A line of heavy storms moved through just after midnight with winds that caused power outages for nearly 33,000 residents here, according to CenterPoint Energy figures. As of 8:30 a.m., that figure was down to about 8,300 Harris County homes and businesses.
The entire line of storms carried winds of 30-40 miles per hour, with bursts in some places topping at least 60 miles per hour, said Dan Reilly, a meteorologist with the National Weather Service.
The worst damage happened north of Houston, in Brazos and Burleson Counties, but there was scattered damage here as well, Reilly said.
“You get these periodic downbursts and stronger winds pushing out with the wind,” said Reilly. “In a case like that, the wind damage tends to be laid out in one direction.”
Such bursts become “microbursts” when they are severe, but Reilly said there is no evidence yet that those occurred in the overnight storms. Reilly said the weather service also detected some rotating storms on the radar, which could indicate tornadoes touched down.
“We can’t confirm that at this point,” he said. One such storm was spotted near Hobby Airport.
The weather service’s log of damage reports includes structural damage to a Buffalo Speedway gas station and downed trees in The Woodlands. KBTX in College Station reports one resident’s trampoline crashed onto its home, leaving its legs poking through the ceiling.

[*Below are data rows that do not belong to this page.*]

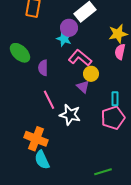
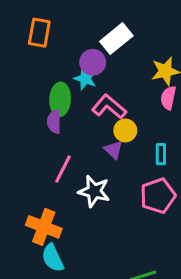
green ellipse: (20, 53) -> (60, 99), moved, turned 50
cyan rectangle: (115, 99) -> (161, 154), moved
pink line: (49, 100) -> (63, 169), turned 54

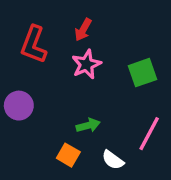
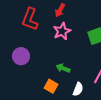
green arrow: (88, 125) -> (63, 68), turned -144
white semicircle: (113, 160) -> (78, 89), turned -104

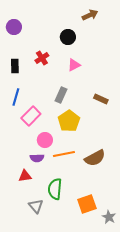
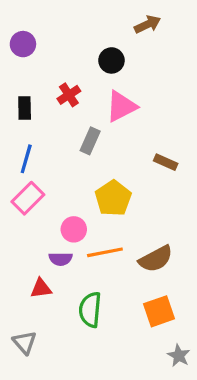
pink triangle: (74, 65) -> (121, 106), size x1.5
gray rectangle: (61, 95) -> (90, 141), moved
pink rectangle: (31, 116) -> (28, 198), moved
orange square: (87, 204) -> (159, 311), moved
gray triangle: (36, 206) -> (25, 342), moved

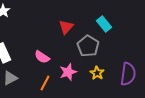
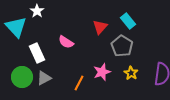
cyan rectangle: (104, 24) -> (128, 21), moved
pink semicircle: (42, 57) -> (66, 42), moved

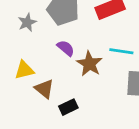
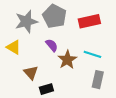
gray star: (27, 22) -> (26, 22), size x1.6
yellow triangle: (24, 70) -> (14, 47), moved, turned 35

Somerville police were reporting the entire town was without power at 10 p.m. Friday, according to the log.
The Houston Chronicle facility on the Southwest Freeway was among the buildings to lose power, which may have caused some delivery delays of Saturday’s newspaper. Readers can access today’s stories at houstonchronicle.com.
Chambers and Galveston counties were briefly under tornado watches and Fort Bend and Harris counties were under tornado warnings. All of those have been lifted.
The risk of severe weather had mostly passed as Houstonians began waking up Saturday morning. The line of storms was in Louisiana as of 8:30 a.m., Reilly said.
“Gusty northwest winds should be expected for much of today as cooler, drier air moves into Southeast Texas,” forecasters wrote.